O Alto Comissário da ONU para Direitos Humanos, Volker Türk, disse que a ação dos Estados Unidos (EUA) na Venezuela que resultou na captura do ditador Nicolás Maduro, na madrugada de sábado (4), “minou um princípio fundamental do direito internacional”. Ele publicou a crítica nesta terça-feira (6) no X.
“A operação militar norte-americana na Venezuela mina um princípio fundamental do direito internacional: Estados não devem usar força para buscar suas reivindicações territoriais ou demandas políticas. A sociedade venezuelana precisa de cura, e o futuro do país deve ser decidido por seu povo”, escreveu na rede social.
Além disso, ele afirmou em artigo no The Guardian que está “profundamente perturbado” com o que aconteceu na Venezuela. Ele ainda lembrou que o gabinete dele na ONU já “condena as graves violações dos direitos humanos cometidas pelas autoridades venezuelanas” há muito tempo, além de criticar o regime de Maduro.
Ainda segundo ele, os direitos humanos são centrais no futuro da Venezuela. Assim, é preciso justiça para reconstruir a sociedade e a economia venezuelana. “Não precisa de militarização, violência ou mais incerteza e instabilidade.”
Mesmo crítico ao governo venezuelano, ele também é contrário à ação dos EUA. Para Türk, o ataque contra a soberania da Venezuela enfraquece o direito internacional e “deixa todos os países menos seguros”. Diz, ainda, que a comunidade internacional precisa “parar de apenas falar em direitos humanos e começar a defender a Carta da ONU e o direito internacional. A alternativa terá consequências terríveis”.
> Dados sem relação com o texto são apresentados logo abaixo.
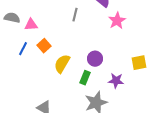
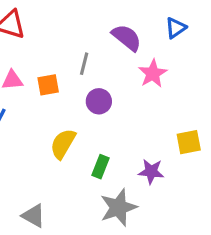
orange square: (44, 46) -> (48, 85), moved, turned 32
purple circle: (95, 59) -> (99, 101), moved

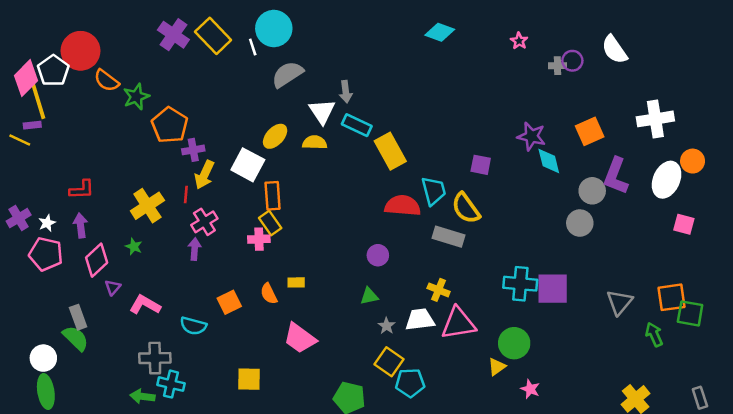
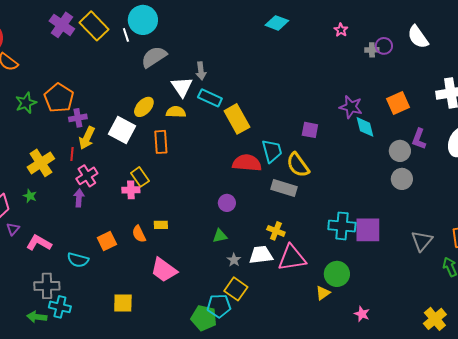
green star: (136, 97) -> (26, 103), moved
purple L-shape: (616, 176) -> (419, 139), size x0.7
orange rectangle: (273, 196) -> (161, 142), moved
gray circle: (580, 223) -> (402, 179), moved
cyan pentagon: (410, 383) -> (219, 306), moved
pink star: (530, 389) -> (362, 314), moved

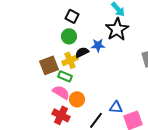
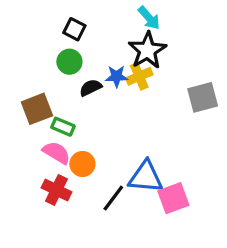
yellow cross: (70, 60) -> (139, 76), moved
blue triangle: (116, 107) -> (146, 177), size x1.6

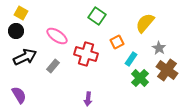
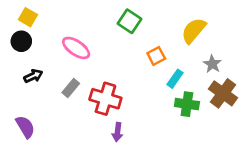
red cross: (86, 54) -> (105, 99), moved
black arrow: (25, 57) -> (33, 76), size x0.6
green cross: (140, 78) -> (187, 104), turned -36

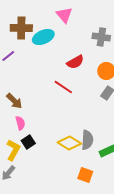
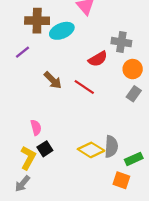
gray cross: (101, 37) -> (121, 42), moved
brown arrow: (14, 101) -> (53, 80), moved
orange square: (85, 175) -> (121, 180), moved

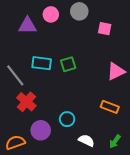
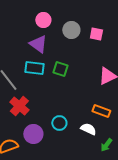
gray circle: (79, 11) -> (71, 30), moved
purple triangle: (27, 26) -> (38, 44), moved, turned 36
green square: (68, 64) -> (60, 69), turned 35
white semicircle: (86, 140) -> (88, 129), moved

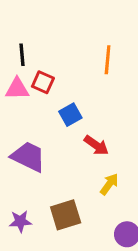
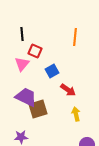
pink triangle: (17, 89) -> (22, 64), moved, turned -49
yellow arrow: (109, 184) -> (76, 114), turned -48
brown square: (66, 215) -> (38, 109), moved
O Conselho de Segurança da ONU se reuniu nessa segunda-feira (5). A maioria das nações criticou a operação dos Estados Unidos. Os EUA, por sua vez, justificaram a ação, dizendo que Maduro é um “narcoterrorista”. Além disso, afirmou não haver “uma guerra contra a Venezuela ou seu povo”.
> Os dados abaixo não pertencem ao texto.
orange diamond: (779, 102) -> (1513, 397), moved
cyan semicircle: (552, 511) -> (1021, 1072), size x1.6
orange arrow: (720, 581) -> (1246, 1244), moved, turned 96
Secretário-geral da ONU, António Guterres disse estar “extremamente preocupado com a possível intensificação da instabilidade no país, o impacto potencial na região e o precedente que isso pode estabelecer sobre como as relações entre os Estados são conduzidas”.
The U.S. military operation in Venezuela undermines a fundamental principle of international law: States must not use force to pursue their territorial claims or political demands.
— Volker Türk (@volker_turk) January 6, 2026
Venezuelan society needs healing and the country’s future must be decided by its people.